Introduction
PyORQ (Python Object Relational binding with Queries) implements persistence
for Python objects using a relational database (RDBMS, e.g. PostgreSQL MySQL)
for storage.
The innovative aspect of PyORQ is the use of Python expressions to denote
queries which can be automatically translated into SQL and then be executed by
the backend. This leverages the full search capabilities of RDBMSs in an
object-oriented programming environment. Contrary to other object-relational
Python-SQL mappings, the user needs no knowledge of SQL to search the
database.
Object-relational mappings have been done before. They are relatively
straightforward: classes map to tables, attributes map to columns and
instances map to rows. However, fundamental to the object paradigm is that
identity maps to state, and not the other way around.

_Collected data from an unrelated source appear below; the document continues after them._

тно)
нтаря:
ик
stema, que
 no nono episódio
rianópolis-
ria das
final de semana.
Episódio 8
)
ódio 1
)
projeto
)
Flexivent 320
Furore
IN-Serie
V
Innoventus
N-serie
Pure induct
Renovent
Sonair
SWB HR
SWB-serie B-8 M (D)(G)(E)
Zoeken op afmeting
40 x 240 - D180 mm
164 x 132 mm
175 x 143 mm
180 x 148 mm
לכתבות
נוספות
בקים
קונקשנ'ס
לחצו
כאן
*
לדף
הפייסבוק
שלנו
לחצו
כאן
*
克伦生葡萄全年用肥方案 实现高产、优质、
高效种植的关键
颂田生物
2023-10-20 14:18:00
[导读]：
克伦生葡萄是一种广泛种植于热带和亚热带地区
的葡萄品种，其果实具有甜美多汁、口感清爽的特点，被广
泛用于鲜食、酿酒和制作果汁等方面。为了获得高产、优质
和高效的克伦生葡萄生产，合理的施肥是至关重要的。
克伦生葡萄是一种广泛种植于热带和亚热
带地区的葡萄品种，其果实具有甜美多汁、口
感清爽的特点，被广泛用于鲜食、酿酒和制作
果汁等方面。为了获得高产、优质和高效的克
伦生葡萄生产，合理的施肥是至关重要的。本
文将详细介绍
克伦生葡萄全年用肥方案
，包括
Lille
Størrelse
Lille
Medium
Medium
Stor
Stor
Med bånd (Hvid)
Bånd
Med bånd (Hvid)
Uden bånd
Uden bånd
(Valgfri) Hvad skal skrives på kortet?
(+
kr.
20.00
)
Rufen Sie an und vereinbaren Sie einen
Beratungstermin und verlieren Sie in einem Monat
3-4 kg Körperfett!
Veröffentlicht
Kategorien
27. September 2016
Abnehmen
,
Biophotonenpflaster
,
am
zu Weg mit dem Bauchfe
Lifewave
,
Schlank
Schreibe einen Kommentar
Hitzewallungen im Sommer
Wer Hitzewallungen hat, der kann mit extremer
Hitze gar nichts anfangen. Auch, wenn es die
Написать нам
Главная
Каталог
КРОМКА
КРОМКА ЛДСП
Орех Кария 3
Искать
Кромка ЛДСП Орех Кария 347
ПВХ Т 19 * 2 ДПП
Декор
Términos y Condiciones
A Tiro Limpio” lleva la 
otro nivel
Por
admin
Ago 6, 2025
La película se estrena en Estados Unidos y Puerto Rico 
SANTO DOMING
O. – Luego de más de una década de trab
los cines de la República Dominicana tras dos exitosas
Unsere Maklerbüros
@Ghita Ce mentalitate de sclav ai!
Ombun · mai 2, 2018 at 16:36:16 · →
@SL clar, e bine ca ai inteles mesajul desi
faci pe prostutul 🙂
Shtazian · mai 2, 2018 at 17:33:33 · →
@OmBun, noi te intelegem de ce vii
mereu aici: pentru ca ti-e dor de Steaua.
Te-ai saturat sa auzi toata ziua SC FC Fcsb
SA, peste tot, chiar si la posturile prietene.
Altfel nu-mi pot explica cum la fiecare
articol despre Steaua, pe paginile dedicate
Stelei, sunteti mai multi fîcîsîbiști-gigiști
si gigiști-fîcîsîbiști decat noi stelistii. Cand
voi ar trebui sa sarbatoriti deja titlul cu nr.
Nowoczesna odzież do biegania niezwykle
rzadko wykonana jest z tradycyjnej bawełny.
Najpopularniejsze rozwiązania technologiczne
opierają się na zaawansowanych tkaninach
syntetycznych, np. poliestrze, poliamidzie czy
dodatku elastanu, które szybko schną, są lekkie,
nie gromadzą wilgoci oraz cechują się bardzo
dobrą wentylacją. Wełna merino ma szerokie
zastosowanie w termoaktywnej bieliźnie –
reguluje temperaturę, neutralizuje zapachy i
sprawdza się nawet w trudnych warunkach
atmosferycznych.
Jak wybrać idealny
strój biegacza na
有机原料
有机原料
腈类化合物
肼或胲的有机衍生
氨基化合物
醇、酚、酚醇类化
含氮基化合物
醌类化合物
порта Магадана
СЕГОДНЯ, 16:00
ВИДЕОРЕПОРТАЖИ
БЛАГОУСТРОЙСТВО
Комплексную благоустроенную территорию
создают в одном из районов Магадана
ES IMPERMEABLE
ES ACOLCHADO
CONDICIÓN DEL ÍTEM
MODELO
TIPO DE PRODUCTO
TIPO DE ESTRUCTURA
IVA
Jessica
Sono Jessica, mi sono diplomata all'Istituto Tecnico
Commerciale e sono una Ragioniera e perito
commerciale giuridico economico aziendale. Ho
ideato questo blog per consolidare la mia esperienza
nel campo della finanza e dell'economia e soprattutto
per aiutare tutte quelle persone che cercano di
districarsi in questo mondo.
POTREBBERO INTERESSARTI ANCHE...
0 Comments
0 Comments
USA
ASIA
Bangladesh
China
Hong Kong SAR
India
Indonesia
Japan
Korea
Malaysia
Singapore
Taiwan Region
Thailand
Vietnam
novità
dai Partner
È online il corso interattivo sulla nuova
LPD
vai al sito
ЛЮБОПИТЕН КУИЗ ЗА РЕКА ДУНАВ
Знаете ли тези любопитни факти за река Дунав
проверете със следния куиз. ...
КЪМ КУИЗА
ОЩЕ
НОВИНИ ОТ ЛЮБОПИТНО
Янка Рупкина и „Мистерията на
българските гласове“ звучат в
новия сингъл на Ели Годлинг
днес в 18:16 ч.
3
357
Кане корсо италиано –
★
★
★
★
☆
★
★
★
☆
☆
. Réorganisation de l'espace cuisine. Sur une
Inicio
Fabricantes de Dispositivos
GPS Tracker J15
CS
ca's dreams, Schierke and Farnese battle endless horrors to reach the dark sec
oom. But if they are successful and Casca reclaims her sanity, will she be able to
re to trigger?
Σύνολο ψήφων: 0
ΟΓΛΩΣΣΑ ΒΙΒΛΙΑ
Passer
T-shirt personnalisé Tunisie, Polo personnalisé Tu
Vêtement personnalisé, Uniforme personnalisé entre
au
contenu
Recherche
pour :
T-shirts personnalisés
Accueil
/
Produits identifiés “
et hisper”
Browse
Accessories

Hence, to search
(i.e. map state to identity) one has to loop over the collection of all
objects and examine their state. If the objects are in a persistent store, the
objects need to be instantiated first which may be prohibitively expensive.
Traditionally there have been two solutions to this problem:
-
Use persistent containers that use knowledge of the object's state to allow
efficient searches (e.g. B-Trees). However, this essentially generalizes the
notion of identity, and does not allow for arbitrary queries without
instantiation.
-
Use an object-relational mapping and write SQL queries that
return object identities, which can then be used to instantiate the results of
the query. However, this means that the mechanism of the object-relational
mapping becomes part of the interface, and requires the user to use SQL within
his application.
PyORQ provides a new solution to this problem. Using expressions with class
attributes as arguments, PyORQ defines a notation for queries on persistent
objects. These expressions can be translated automatically into SQL queries,
using knowledge of the SQL schema that is implied by the persistent class
hierarchy.
Python 2.2 introduced properties. Properties are objects that provide accessor
methods for instance attributes. However, as we explain in the section on implementation, PyORQ can do more with
properties. In particular, given the following definition of a persistent
class (where pint() is a persistent property object of type
int ):
class Thing(pobject):
attr = pint()
we can write an expression
Thing.attr == val
which we define as the set of all instances i for which
(isinstance(i, Thing) and i.attr==val) is true. Or, in SQL:
SELECT * FROM thing WHERE attr=val;
This approach is based on the idea that a class is, in a sense, the set of all
its instances.
History
PyORQ is based on a similar approach to object-relational mapping that I
implemented together with Danny Boxhoorn for the astro-wise astronomical data reduction
pipeline.
The astro-wise software will process the data from OmegaCAM, a large
(16k2 pixels) multi-CCD camera that will image the southern sky
with a field-of-view of 1 square degree. OmegaCAM will produce 512 MB images,
or up to 100 GB of data per day (night). At these data rates the data
reduction procedures have to be fully automated. Ironically, your biggest
problem is then no longer the need for raw processing power, but the need for
a data administration that allows you to find out what happened to all that
data.
The astro-wise data reduction pipeline is being developed in Python. The
software is built around a comprehensive OO data-model that describes the
relation between the science and calibration observations and the processing
parameters and operations. By implementing a persistence mechanism similar to
PyORQ we were able to 'get' the data-administration part for free.
About me
Hi, my name is Roeland Rengelink.
I am originally an astronomer. I got my PhD in 1999 for my thesis on the
Westerbork Northern Sky Survey and the cosmological evolution of radio
sources.
I discovered Python in 1998, when I was working for the ESO Imaging Survey (EIS). The
data-reduction pipeline of EIS then consisted of C-shell scripts, which we
desperately wanted to port to something more useful. Bless Mario Nonino, who
saw me getting the camel book from the library, and suggested Python
instead. The EIS data-reduction environment must now be one of the biggest
Python applications in existence (300k+ LOC, last I counted).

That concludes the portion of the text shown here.